Читать книгу Персонажи (сборник) - Вирджиния Холидей - Страница 5

Картины

Оглавление

Это было давно… Я не помню,

     когда это было…

Пронеслись, как виденья, и канули

     в вечность года,

Утомленное сердце о прошлом

     теперь позабыло…

Это было давно… Я не помню,

     когда это было, —

Может быть, никогда…


С. А. Сафонов

Я – старая. Совсем старая стала.

В детстве у дороги валялись телеги, отжившие свой век: одна оглобля в землю ушла, другой либо вовсе нет, либо обломана под корешок. Помню, когда-то проезжала мимо такой и помахала ей рукой. Ей ли?! Смазать меня тоже неплохо бы, да вот беда – некому. Лида моя умерла, пятый год пошел уж. Пока жива была сестричка, так вроде и жизнь в радость, и пирог на праздник есть кому испечь, а теперь не пеку вовсе. Крошки от хлеба раздаю птичкам, косточки – собачкам. Такое у нас теперь застолье.

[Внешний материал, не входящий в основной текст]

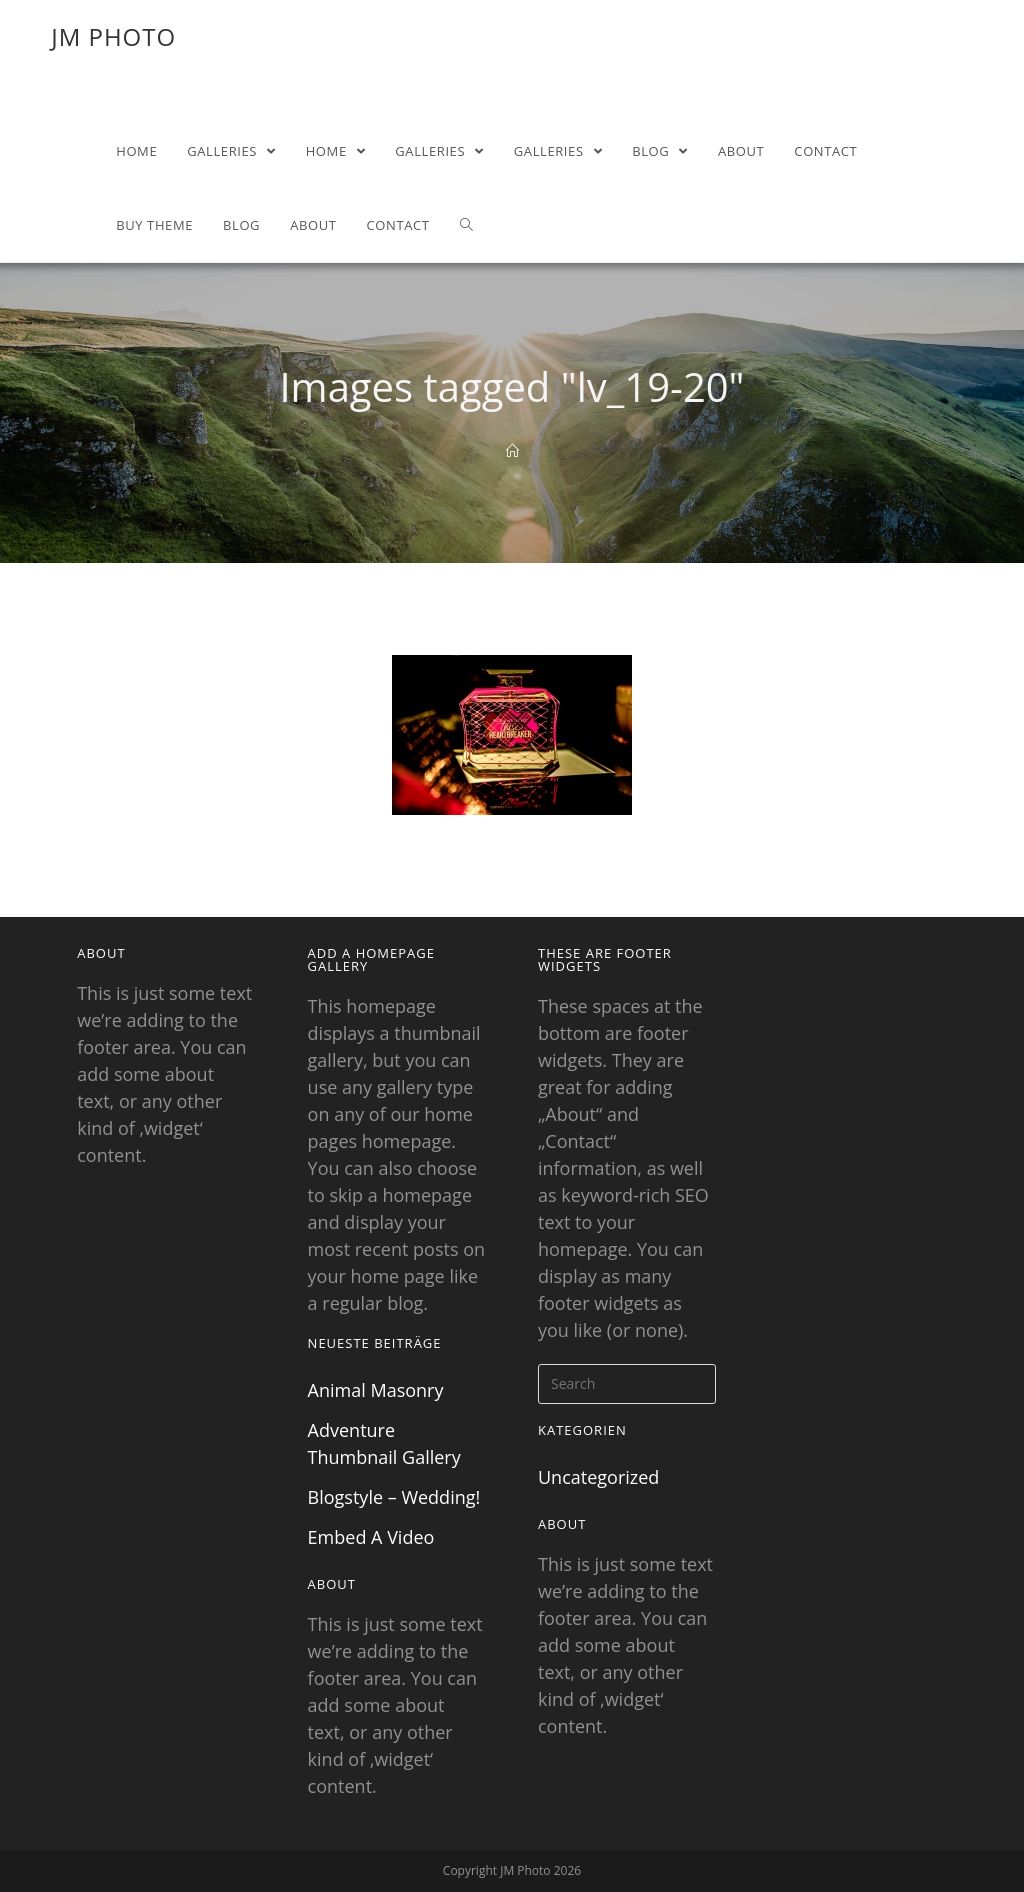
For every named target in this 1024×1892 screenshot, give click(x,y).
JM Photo (113, 36)
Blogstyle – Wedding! (394, 1497)
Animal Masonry (376, 1390)
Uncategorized (598, 1477)
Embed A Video (371, 1537)
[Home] (512, 451)
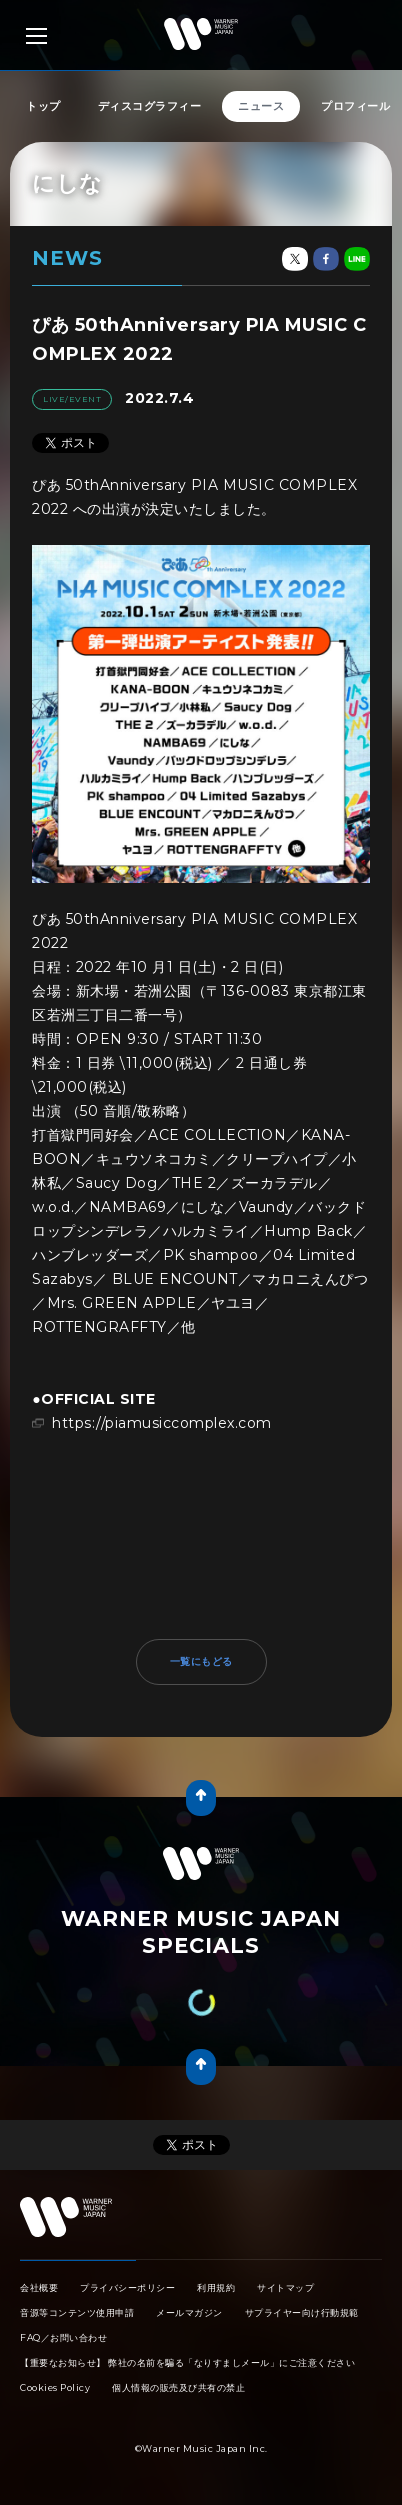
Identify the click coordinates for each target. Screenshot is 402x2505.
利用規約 (216, 2287)
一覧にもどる (201, 1661)
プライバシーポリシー (127, 2287)
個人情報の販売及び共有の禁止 (178, 2387)
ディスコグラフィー (150, 106)
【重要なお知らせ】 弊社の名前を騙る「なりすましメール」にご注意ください (187, 2362)
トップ (43, 106)
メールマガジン (189, 2312)
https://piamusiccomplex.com (162, 1423)
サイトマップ (285, 2287)
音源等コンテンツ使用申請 (77, 2312)
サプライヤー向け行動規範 (302, 2312)
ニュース (261, 106)
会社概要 (39, 2287)
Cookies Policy (55, 2387)
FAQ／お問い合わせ (63, 2337)
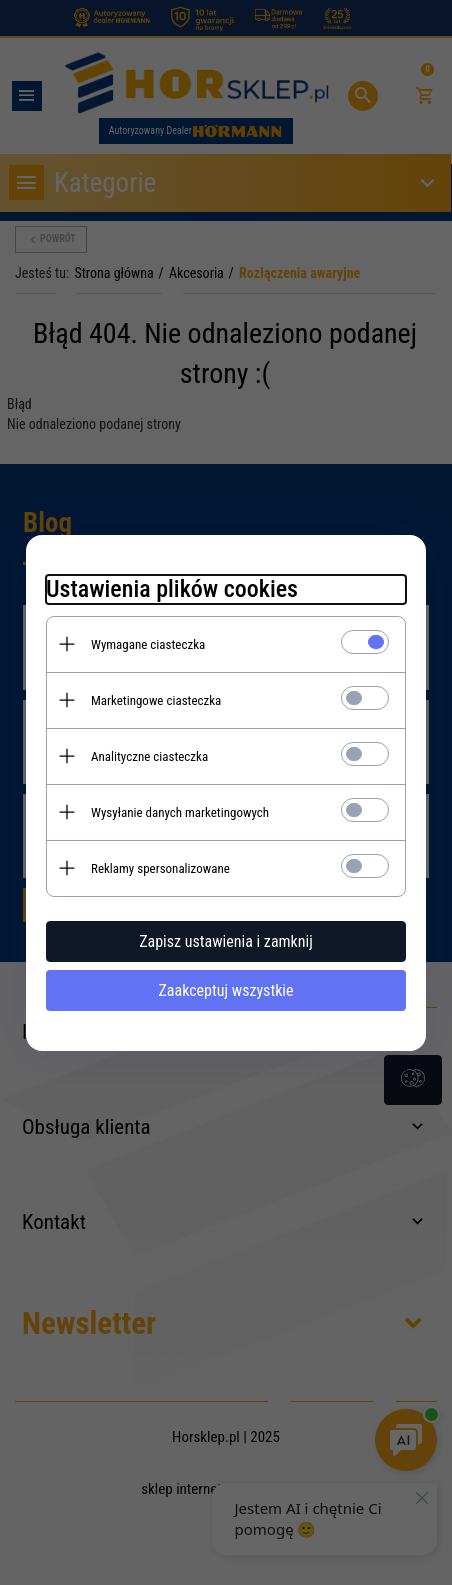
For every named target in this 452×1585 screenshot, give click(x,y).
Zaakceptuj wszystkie (225, 990)
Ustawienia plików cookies (172, 589)
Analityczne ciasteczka (149, 756)
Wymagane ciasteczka (148, 644)
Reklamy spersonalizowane (160, 868)
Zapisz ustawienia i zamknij (226, 941)
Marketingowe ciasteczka (156, 700)
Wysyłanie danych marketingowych (180, 812)
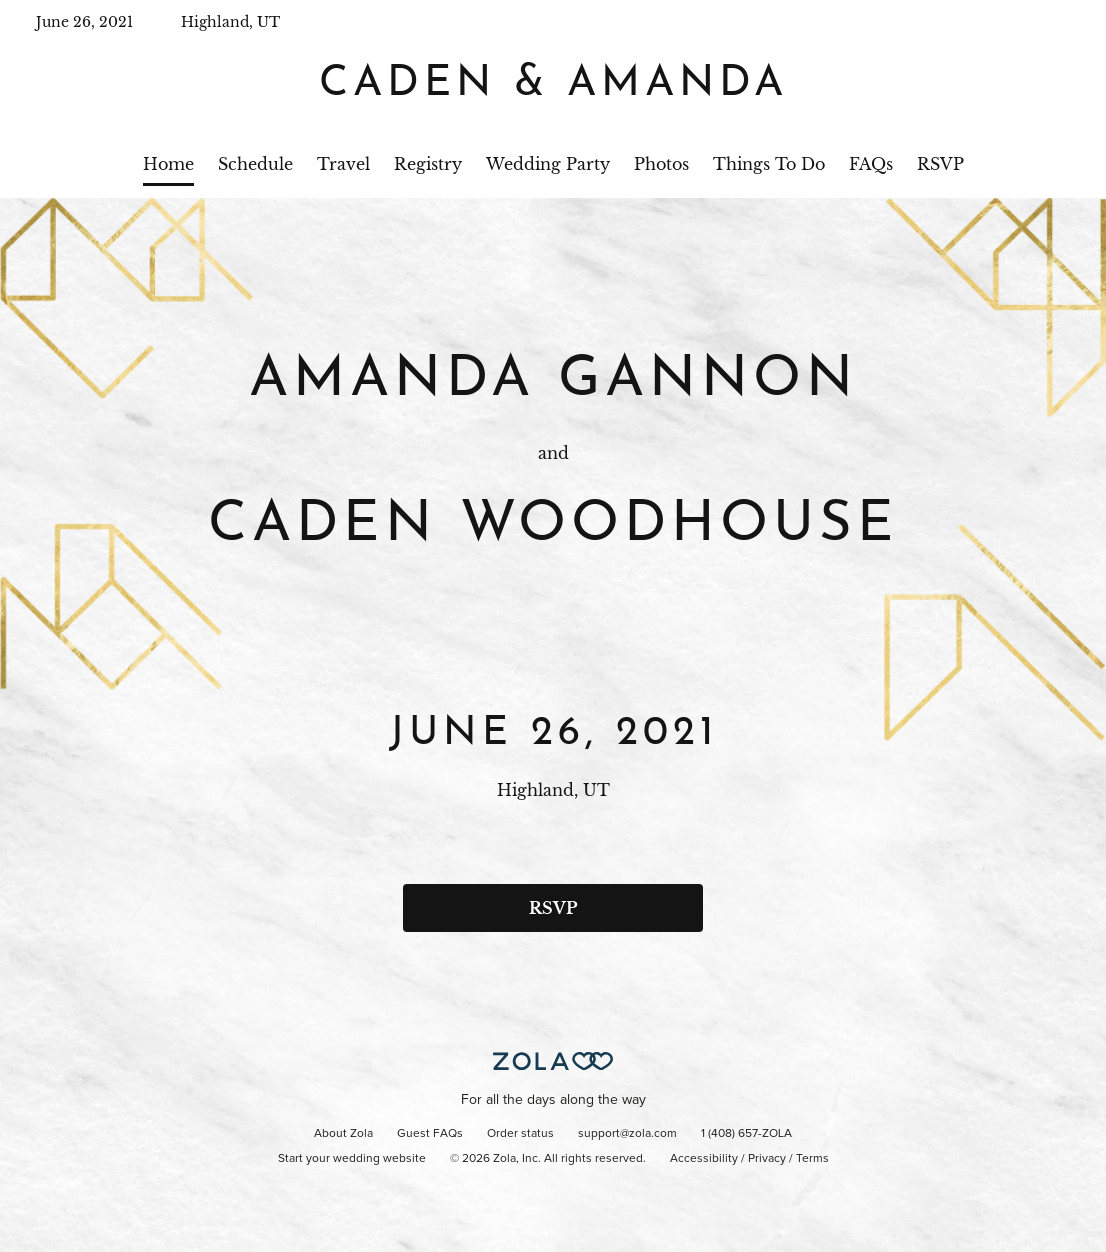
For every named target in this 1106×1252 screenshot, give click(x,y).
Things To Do (769, 164)
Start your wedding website (352, 1159)
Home (168, 164)
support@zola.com (627, 1134)
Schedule (255, 164)
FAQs (871, 164)
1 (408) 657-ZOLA (746, 1134)
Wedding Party (548, 164)
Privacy (767, 1159)
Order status (520, 1134)
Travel (343, 164)
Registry (428, 164)
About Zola (343, 1134)
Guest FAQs (430, 1134)
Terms (812, 1159)
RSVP (940, 164)
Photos (661, 164)
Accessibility (704, 1159)
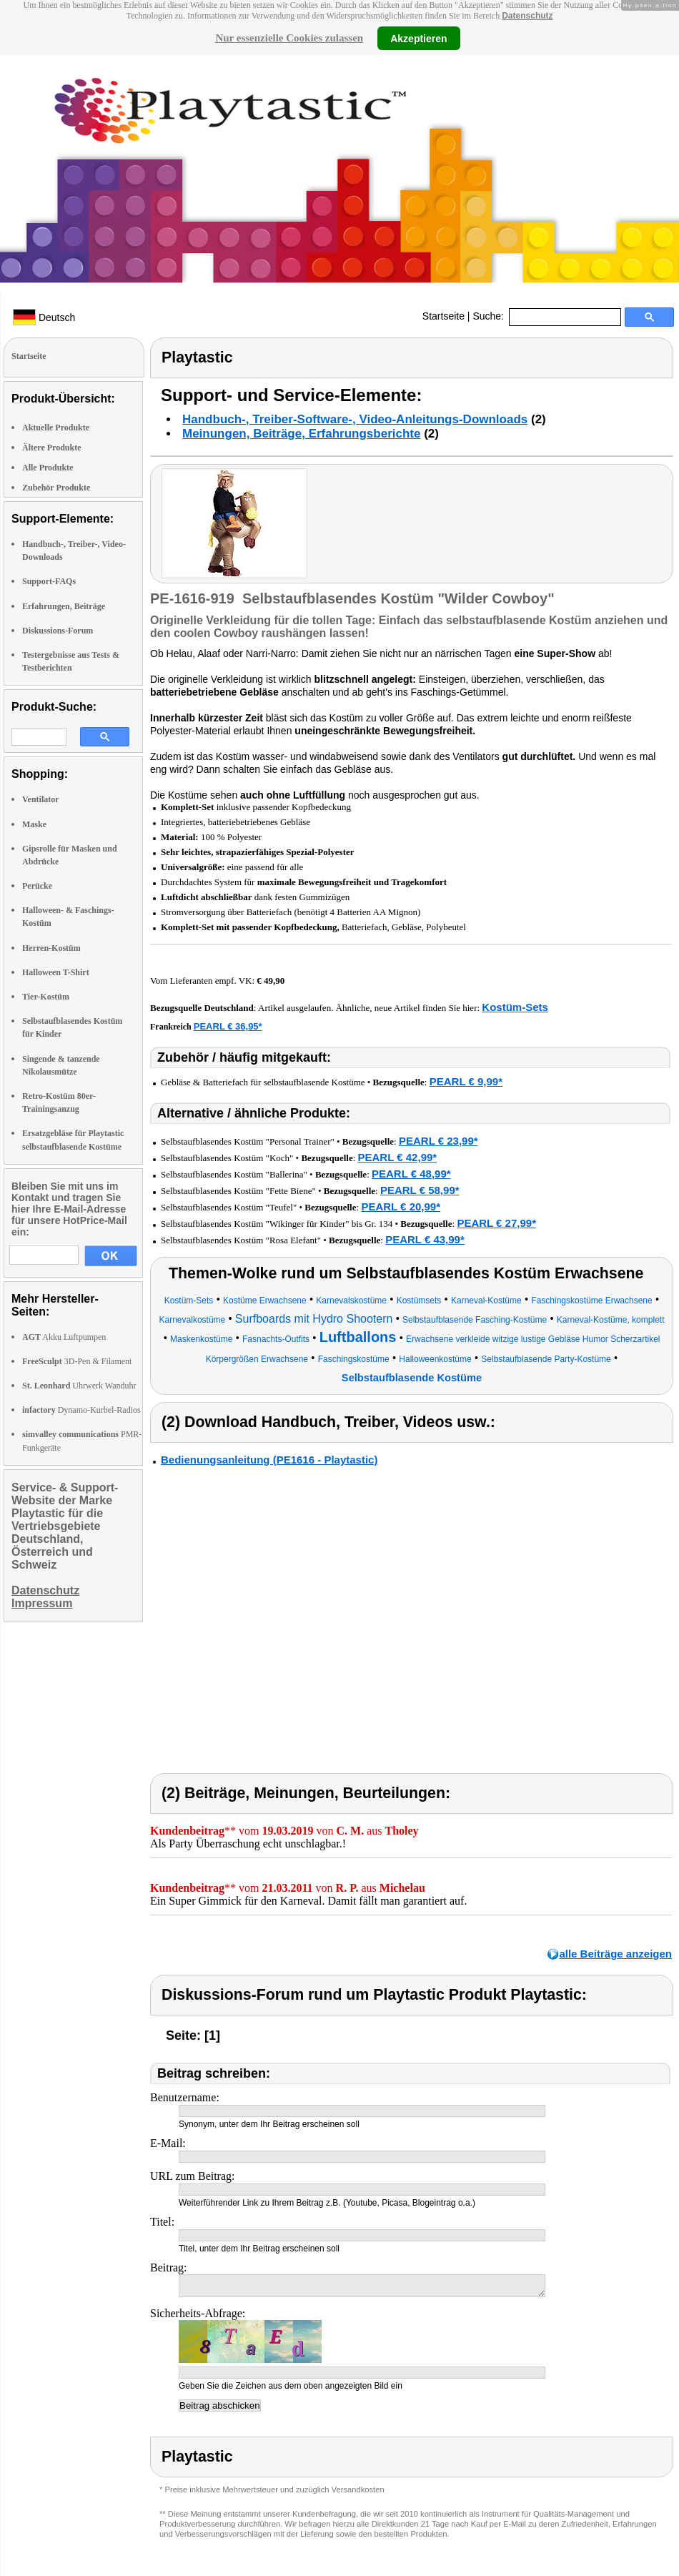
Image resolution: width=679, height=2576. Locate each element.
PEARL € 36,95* (228, 1026)
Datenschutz (527, 16)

Каждое утро, как «Отче наш», после нехитрого завтрака иду я в парк на скамеечку – почитать да голубей покормить, а доведется до пруда дойти – так и уток с лебедушками. Сижу себе, читаю, иллюстрации рассматриваю. Зрение при мне осталось: очки – обязательно, но при мне. Всё видят мои глаза и всё замечают.

Сказать, что интересную я жизнь прожила… И да, и нет. С детишками и мужем, правда, не получилось. Видно, не суждено мне было. И Лидочке не суждено. Но мы не унывали по этой причине – было чем заняться. Лидочка всю жизнь в детском садике нянечкой проработала, на пенсию не хотели ее отпускать. Даже когда болела сильно – шла и нянчила всех, от заведующей до воспитателей младшей группы. Сильная и добрая моя Лида была женщина.

Почти 50 лет назад мне дали, а я взяла эту мою комнату на Купеческой улице, 41. Как живая, она со мной взрослела – то уменьшалась, то увеличивалась в размерах, иногда стены пульсировали, но чаще успокаивали зрение и сердце. Лидочка жила на другом конце города, в Скворечниках. Мы намеренно не съезжались, а ездили друг к другу в гости. Все лишь с целью изменения картины. И потом, пока в трамвае едешь, увидишь жизнь в красках, будто проживешь и свою, и чужую заново. А иногда вспомнишь что-то очень важное. Я и сейчас частенько иду к остановке, жду трамвая со всеми. Когда он подходит, лезу в карман или сумочку – делаю вид, что ищу что-то. Двери закрываются, я провожаю взглядом трамвай – и каждый раз вместе с ним и все прошлое.

Отдельный разговор – одно мое воспоминание. Боря тогда помог мне перевезти мой скудный скарб из музейного общежития. Боря – красавец, усач, подавал большие надежды в физике. Только переманили его в столицу вроде бы. Открытки от него приходили, пока он не женился – жена, видимо, запретила ему писать мне. Все фотографии от него у меня хранятся в коробочке: вот он с обезьянкой в Евпатории, вот в Москве на Красной площади. Молодой, здоровый еще. Узнала недавно, что нет его больше. Ну нет и нет.

Помню, как зашла я первый раз в свои владения, такое радостное чувство охватило меня, до дрожи. Я даже станцевала, притопывая каблучками по деревянному полу. Из двух окошек моего нового пристанища был виден палисадник и большой развесистый клен в нем, вдалеке остановка автобуса, а за ней пустырь. Сейчас, конечно, все по-другому. Вместо пустыря высотки.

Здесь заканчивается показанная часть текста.